2. Selon l'art. 7 al. 1 OLE, les autorisations pour l'exercice d'une première activité, pour un changement de place ou de profession ou pour une prolongation du séjour ne peuvent être accordées que si l'employeur ne trouve pas un travailleur indigène capable et désireux d'occuper le poste aux conditions de travail et de rémunération usuelles de la branche et du lieu. Lorsqu'il s'agit de l'exercice d'une première activité, priorité sera donnée aux travailleurs indigènes, aux demandeurs d'emploi étrangers se trouvant déjà en Suisse et autorisés à travailler (art. 7 al. 3 OLE). S'agissant d'une demande pour l'exercice d'une première activité, l'employeur est tenu, sur demande, de prouver qu'il a fait tous les efforts possibles pour trouver un travailleur sur le marché indigène, qu'il a signalé la vacance du poste en question à l'office de l'emploi compétent et que celui-ci n'a pu trouver un candidat dans un délai raisonnable et que, pour le poste en question, il ne peut pas former ou faire former dans un délai raisonnable un travailleur disponible sur le marché du travail (art. 7 al. 4 OLE).

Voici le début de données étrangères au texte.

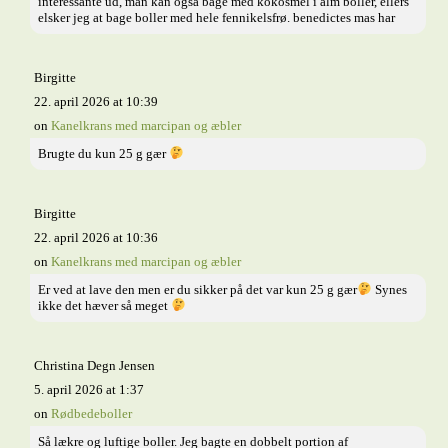
interessante ud, man kan også bage med kokosmel i alm boller, ellers
elsker jeg at bage boller med hele fennikelsfrø. benedictes mas har
Birgitte
22. april 2026 at 10:39
on
Kanelkrans med marcipan og æbler
Brugte du kun 25 g gær
Birgitte
22. april 2026 at 10:36
on
Kanelkrans med marcipan og æbler
Er ved at lave den men er du sikker på det var kun 25 g gær
Synes
ikke det hæver så meget
Christina Degn Jensen
5. april 2026 at 1:37
on
Rødbedeboller
Så lækre og luftige boller. Jeg bagte en dobbelt portion af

En l'espèce, l'OCMP n'a nullement motivé sa décision du 10 septembre 2001 par le fait que la recourante n'aurait pas effectué toutes les recherches que l'on était en droit d'attendre d'elle avant d'envisager d'engager B.________, ni tenter de former une personne disponible sur le marché indigène. Ce n'est en effet que dans ses déterminations du 5 novembre 2001 qu'elle a fait valoir cet argument. Or, comme exposé ci-dessus, l'employeur n'est tenu que sur demande de prouver les efforts effectués pour trouver un travailleur sur le marché indigène, le signalement de la vacance du poste à l'office de l'emploi compétent et l'absence d'offre de ce dernier dans un délai raisonnable. Or, aucune demande dans ce sens n'a été faite à la recourante lors du dépôt de sa demande en été 2001 de sorte que ce reproche ne saurait aujourd'hui lui être valablement opposé (TA, arrêt PE 01/0120 du 26 avril 2001).Ce faisant, l'OCMP n'a pas respecté les devoirs que lui impose la maxime inquisitoriale (TA, arrêts PE 01/0108 du 7 mai 2001, PE 01/0088 du 19 juin 2001.
Dès lors, la cause qui n'a pas été instruite à satisfaction de droit doit être renvoyée à l'OCMP pour qu'il complète l'instruction et rende ensuite une décision conforme à l'art. 29 Cst.
3. Les considérants qui précèdent conduisent à l'admission du recours aux frais de l'Etat.
Par ces motifs le Tribunal administratif arrête:
I. Le recours est admis.
II. La décision de l'OCMP du 10 septembre 2001 est annulée et le dossier renvoyé à l'autorité intimée pour complément d'instruction et nouvelle décision dans le sens des considérants.
III. L'émolument et les frais d'instruction sont laissés à la charge de l'Etat, le dépôt de garantie de 500 francs étant restitué à la recourante.
NN/Lausanne, le 26 février 2002
Le président: La greffière:
Le présent arrêt est notifié :
- à la recourante, personnellement, sous pli recommandé;
- au SPOP;
- à l'OCMP.
Annexe pour l'OCMP : son dossier en retour.